Why Foreclosure Defenders ALWAYS LOSE
Mark Stopa, Florida foreclosure defense attorney, points out in his 15 June 2011 blog entry the unfairness and crookedness of one Florida summary judgment foreclosure judge, which I consider typical of all of them. Stopa describes his elation at getting a St. Augustine judge to approve Stopa's motion for rehearing which argued identically to what his client had argued earlier as pro se, and which the same judge had denied. Thus, you see, it pays to hire a lawyer, claims Stopa.
No, it proves that Stopa should file an impeachment complaint against the judge for showing favoritism to a lawyer and denying the pro se litigant the equal access to the court under Article I Section 21 and the due process under Article I Section 9 to which the Florida Constitution entitles ALL litigants. It proves that he should also impugn the Supreme Court justices for appointing such a rocket docket judge to begin with. No, I don't KNOW the judge got appointed by the Supremes, but they appointed a host of senior judges to man the rocket docket mass foreclosure or residential foreclosure courts in Florida's Circuits. It proves that Stopa enjoys the legal services monopoly that bar membership brings him and that destroys the rights of pro se litigants.
As foreclosure defender and StopThe Banksters book author Malcolm Doney (http://dolphindevelopments.com) in Ft. Myers (20th Circuit) and ACLU attorney Rachel Goodman (firstname.lastname@example.org, 212.549.2588) have remonstrated recently, the rocket docket senior judges like Starnes and Thompson in the 20th circuit routinely deny due process to desperate victims of crooked foreclosures.
Furthermore, as Mortgage Attack Ombudsman Bob Hurt has explained repeatedly, everything attorneys do OTHER than attacking contract breaches and other tortious conduct simply delays the inevitable foreclosure. Even USDC Judge Christopher Boyko's Ohio dismissals in October 2007 of 25 foreclosures got overturned on appeal, and the borrowers lost their homes in foreclosure sales, for the very reason Bradford makes obvious in his discourses.

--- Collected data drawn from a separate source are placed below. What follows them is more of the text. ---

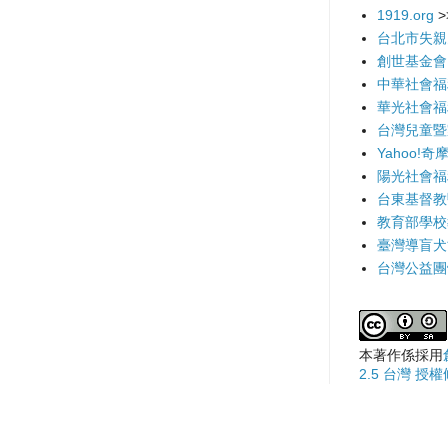
1919.org
>
台北市失親
創世基金會
中華社會福
華光社會福
台灣兒童暨
Yahoo!奇
陽光社會福
台東基督教
教育部學校
臺灣導盲犬
台灣公益團
本著作係採用
2.5 台灣 授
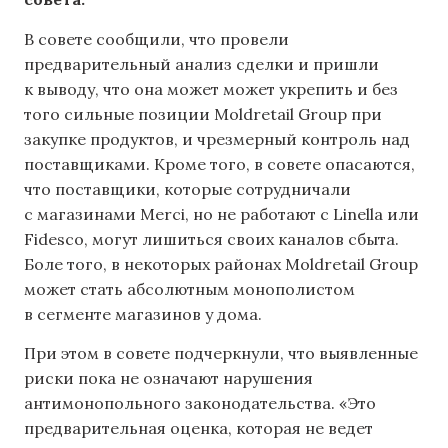
В совете сообщили, что провели
предварительный анализ сделки и пришли
к выводу, что она может может укрепить и без
того сильные позиции Moldretail Group при
закупке продуктов, и чрезмерный контроль над
поставщиками. Кроме того, в совете опасаются,
что поставщики, которые сотрудничали
с магазинами Merci, но не работают с Linella или
Fidesco, могут лишиться своих каналов сбыта.
Боле того, в некоторых районах Moldretail Group
может стать абсолютным монополистом
в сегменте магазинов у дома.
При этом в совете подчеркнули, что выявленные
риски пока не означают нарушения
антимонопольного законодательства. «Это
предварительная оценка, которая не ведет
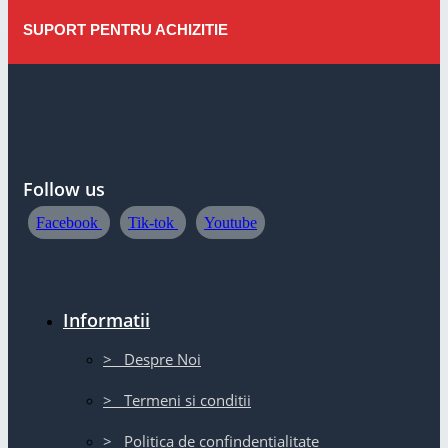
SUPORT PENTRU ACHIZITIE
Follow us
Facebook
Tik-tok
Youtube
Informatii
> Despre Noi
> Termeni si conditii
> Politica de confindentialitate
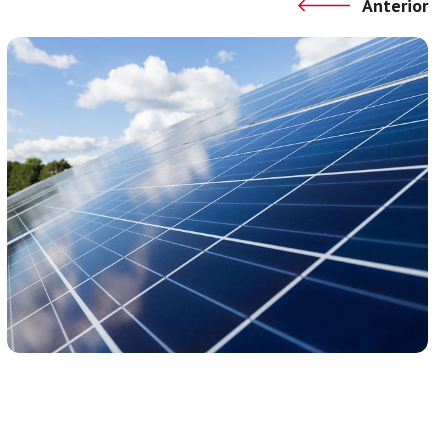
Anterior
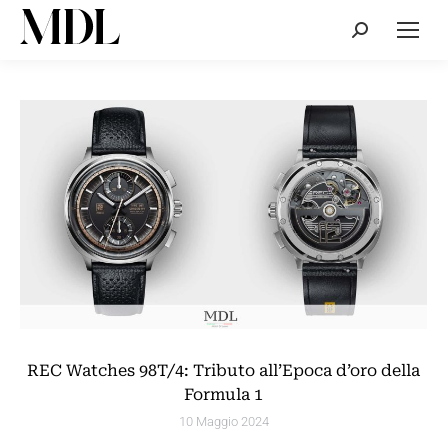
Cerca:
REC Watches 98T/4: Tributo all’Epoca d’oro della
Formula 1
10 Maggio 2024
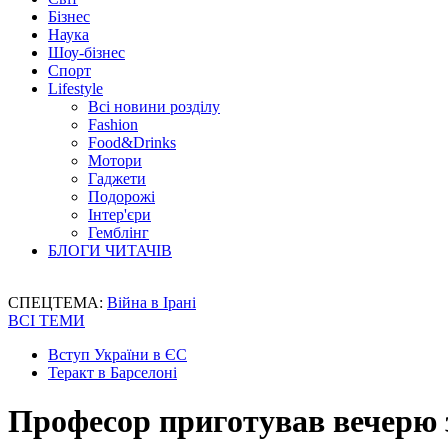
Бізнес
Наука
Шоу-бізнес
Спорт
Lifestyle
Всі новини розділу
Fashion
Food&Drinks
Мотори
Гаджети
Подорожі
Інтер'єри
Гемблінг
БЛОГИ ЧИТАЧІВ
СПЕЦТЕМА:
Війна в Ірані
ВСІ ТЕМИ
Вступ України в ЄС
Теракт в Барселоні
Професор приготував вечерю 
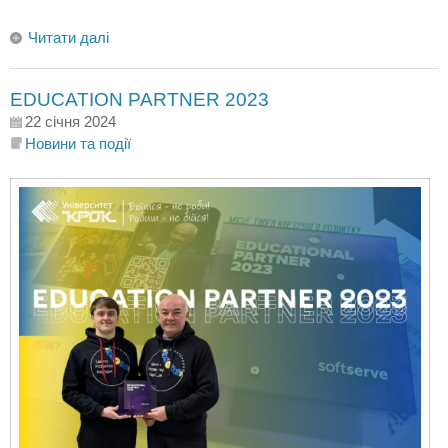
Читати далі
EDUCATION PARTNER 2023
22 січня 2024
Новини та події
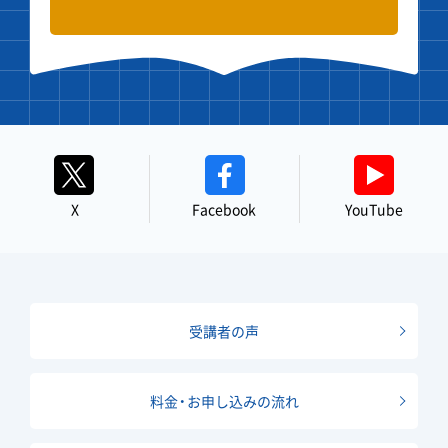
X
Facebook
YouTube
受講者の声
料金・お申し込みの流れ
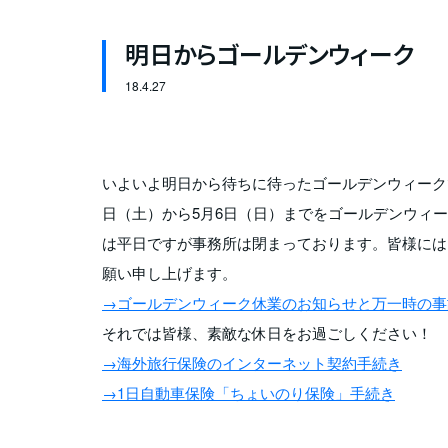
明日からゴールデンウィーク
18.
4.27
いよいよ明日から待ちに待ったゴールデンウィーク
日（土）から5月6日（日）までをゴールデンウィー
は平日ですが事務所は閉まっております。皆様には
願い申し上げます。
→ゴールデンウィーク休業のお知らせと万一時の事
それでは皆様、素敵な休日をお過ごしください！
→海外旅行保険のインターネット契約手続き
→1日自動車保険「ちょいのり保険」手続き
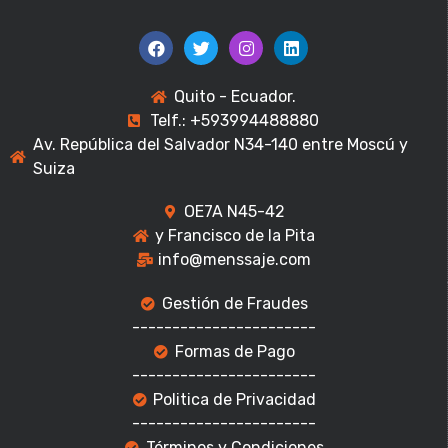
Quito - Ecuador.
Telf.: +593994488880
Av. República del Salvador N34-140 entre Moscú y
Suiza
OE7A N45-42
y Francisco de la Pita
info@menssaje.com
Gestión de Fraudes
-----------------------
Formas de Pago
-----------------------
Politica de Privacidad
-----------------------
Términos y Condiciones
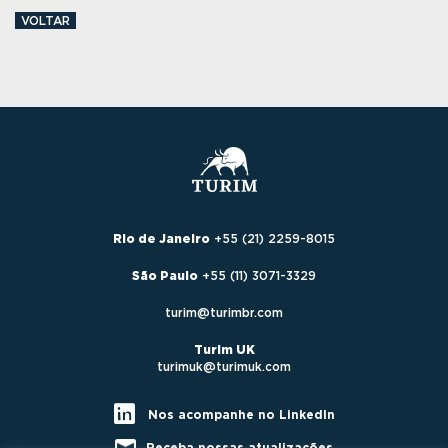
VOLTAR
Rio de Janeiro
+55 (21) 2259-8015
São Paulo
+55 (11) 3071-3329
turim@turimbr.com
Turim UK
turimuk@turimuk.com
Nos acompanhe no LinkedIn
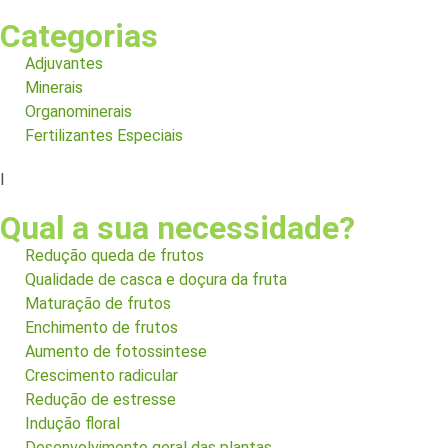
Categorias
Adjuvantes
Minerais
Organominerais
Fertilizantes Especiais
I
Qual a sua necessidade?
Redução queda de frutos
Qualidade de casca e doçura da fruta
Maturação de frutos
Enchimento de frutos
Aumento de fotossintese
Crescimento radicular
Redução de estresse
Indução floral
Desenvolvimento geral das plantas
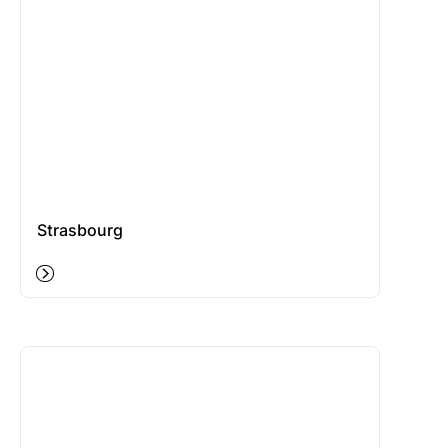
Strasbourg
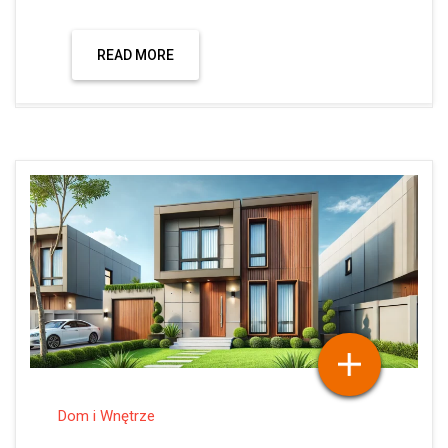
READ MORE
Dom i Wnętrze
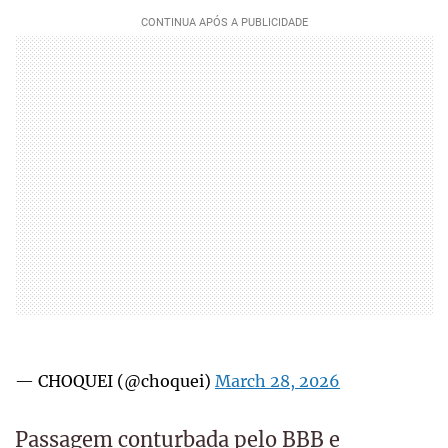
— CHOQUEI (@choquei)
March 28, 2026
Passagem conturbada pelo BBB e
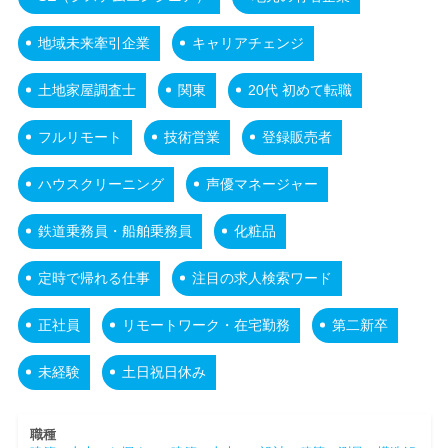
地域未来牽引企業
キャリアチェンジ
土地家屋調査士
関東
20代 初めて転職
フルリモート
技術営業
登録販売者
ハウスクリーニング
声優マネージャー
鉄道乗務員・船舶乗務員
化粧品
定時で帰れる仕事
注目の求人検索ワード
正社員
リモートワーク・在宅勤務
第二新卒
未経験
土日祝日休み
職種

Because the foreclosure victims failed to find the contract breaches, mortgage fraud, and other tortious conduct that could justify the court's order to rescind the transaction, disgorge the funds paid, and grant treble compensatory damages to the foreclosure and fraud victim.
Why does that matter?
Because most of the other defenses amount to defects the plaintiff can and will correct prior to re-filing or appealing the case. And the plaintiff will win because the defendant did receive the loan, did sign the note, did sign the mortgage, and did fail timely to make the required payments. End of subject. Except for tortious conduct by the appraiser, mortgage broker, realtor, seller, or lender related to the real estate purchase or mortgage loan transaction, foreclosure defenses typically fail in trial or appeal court.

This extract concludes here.